- What needs to be done: Please reproduce exactly the lines that begin the listing below, up to and including the line where "नेताओं ने केंद्र" occurs.
───── Data section
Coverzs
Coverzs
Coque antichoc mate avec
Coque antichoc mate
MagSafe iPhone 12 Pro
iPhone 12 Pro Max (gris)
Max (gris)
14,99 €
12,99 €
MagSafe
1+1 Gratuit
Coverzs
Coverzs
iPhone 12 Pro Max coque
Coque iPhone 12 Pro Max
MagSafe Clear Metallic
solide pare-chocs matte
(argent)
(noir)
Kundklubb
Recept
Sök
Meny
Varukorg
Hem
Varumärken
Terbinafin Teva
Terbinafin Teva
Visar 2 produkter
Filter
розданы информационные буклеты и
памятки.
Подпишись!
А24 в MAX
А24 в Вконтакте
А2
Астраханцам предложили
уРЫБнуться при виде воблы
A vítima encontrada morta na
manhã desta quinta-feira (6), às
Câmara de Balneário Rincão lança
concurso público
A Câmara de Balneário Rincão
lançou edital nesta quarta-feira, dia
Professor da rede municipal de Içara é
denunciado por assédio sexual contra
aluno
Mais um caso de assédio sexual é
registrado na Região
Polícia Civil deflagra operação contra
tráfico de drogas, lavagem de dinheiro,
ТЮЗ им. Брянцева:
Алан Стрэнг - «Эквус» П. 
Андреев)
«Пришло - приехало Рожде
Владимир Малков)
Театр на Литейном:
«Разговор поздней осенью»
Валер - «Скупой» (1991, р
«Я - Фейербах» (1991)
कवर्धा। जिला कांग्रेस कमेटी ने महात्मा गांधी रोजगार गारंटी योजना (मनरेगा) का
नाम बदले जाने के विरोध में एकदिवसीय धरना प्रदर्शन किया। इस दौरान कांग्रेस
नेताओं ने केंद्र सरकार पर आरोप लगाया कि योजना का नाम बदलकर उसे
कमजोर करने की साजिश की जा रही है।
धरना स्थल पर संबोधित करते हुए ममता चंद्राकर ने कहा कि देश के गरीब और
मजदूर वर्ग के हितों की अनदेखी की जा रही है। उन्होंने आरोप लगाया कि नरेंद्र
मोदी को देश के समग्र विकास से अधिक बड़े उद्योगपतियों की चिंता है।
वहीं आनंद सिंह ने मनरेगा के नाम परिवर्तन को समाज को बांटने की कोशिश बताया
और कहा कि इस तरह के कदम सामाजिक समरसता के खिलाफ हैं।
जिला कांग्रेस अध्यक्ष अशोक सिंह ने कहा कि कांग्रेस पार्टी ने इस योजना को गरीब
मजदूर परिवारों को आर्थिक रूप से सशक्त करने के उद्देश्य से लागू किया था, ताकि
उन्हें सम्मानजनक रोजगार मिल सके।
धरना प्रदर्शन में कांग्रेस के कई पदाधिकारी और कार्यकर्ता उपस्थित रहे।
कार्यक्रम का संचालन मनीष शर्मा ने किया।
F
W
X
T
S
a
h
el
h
──────────
- Answer for the task:
Coverzs
Coverzs
Coque antichoc mate avec
Coque antichoc mate
MagSafe iPhone 12 Pro
iPhone 12 Pro Max (gris)
Max (gris)
14,99 €
12,99 €
MagSafe
1+1 Gratuit
Coverzs
Coverzs
iPhone 12 Pro Max coque
Coque iPhone 12 Pro Max
MagSafe Clear Metallic
solide pare-chocs matte
(argent)
(noir)
Kundklubb
Recept
Sök
Meny
Varukorg
Hem
Varumärken
Terbinafin Teva
Terbinafin Teva
Visar 2 produkter
Filter
розданы информационные буклеты и
памятки.
Подпишись!
А24 в MAX
А24 в Вконтакте
А2
Астраханцам предложили
уРЫБнуться при виде воблы
A vítima encontrada morta na
manhã desta quinta-feira (6), às
Câmara de Balneário Rincão lança
concurso público
A Câmara de Balneário Rincão
lançou edital nesta quarta-feira, dia
Professor da rede municipal de Içara é
denunciado por assédio sexual contra
aluno
Mais um caso de assédio sexual é
registrado na Região
Polícia Civil deflagra operação contra
tráfico de drogas, lavagem de dinheiro,
ТЮЗ им. Брянцева:
Алан Стрэнг - «Эквус» П. 
Андреев)
«Пришло - приехало Рожде
Владимир Малков)
Театр на Литейном:
«Разговор поздней осенью»
Валер - «Скупой» (1991, р
«Я - Фейербах» (1991)
कवर्धा। जिला कांग्रेस कमेटी ने महात्मा गांधी रोजगार गारंटी योजना (मनरेगा) का
नाम बदले जाने के विरोध में एकदिवसीय धरना प्रदर्शन किया। इस दौरान कांग्रेस
नेताओं ने केंद्र सरकार पर आरोप लगाया कि योजना का नाम बदलकर उसे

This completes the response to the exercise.